_WHAT THE EXERCISE ASKS_
The records below must be transcribed exactly. Do not include the pictures.

Items listed in a dataset
######
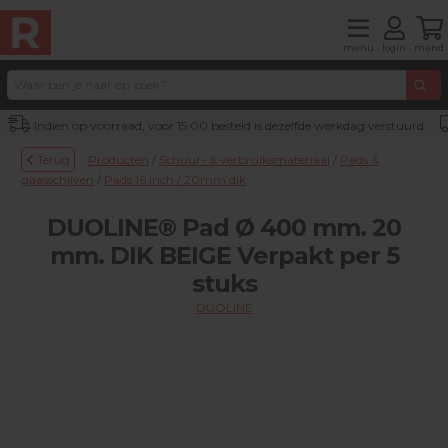
menu
login
mand
Indien op voorraad, voor 15:00 besteld is dezelfde werkdag verstuurd
Terug
Producten
/
Schuur- & verbruiksmateriaal
/
Pads &
gaasschijven
/
Pads 16 inch / 20mm dik
DUOLINE® Pad Ø 400 mm. 20
mm. DIK BEIGE Verpakt per 5
stuks
DUOLINE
######
_RESPONSE BOX_
menu
login
mand
Indien op voorraad, voor 15:00 besteld is dezelfde werkdag verstuurd
Terug
Producten
/
Schuur- & verbruiksmateriaal
/
Pads &
gaasschijven
/
Pads 16 inch / 20mm dik
DUOLINE® Pad Ø 400 mm. 20
mm. DIK BEIGE Verpakt per 5
stuks
DUOLINE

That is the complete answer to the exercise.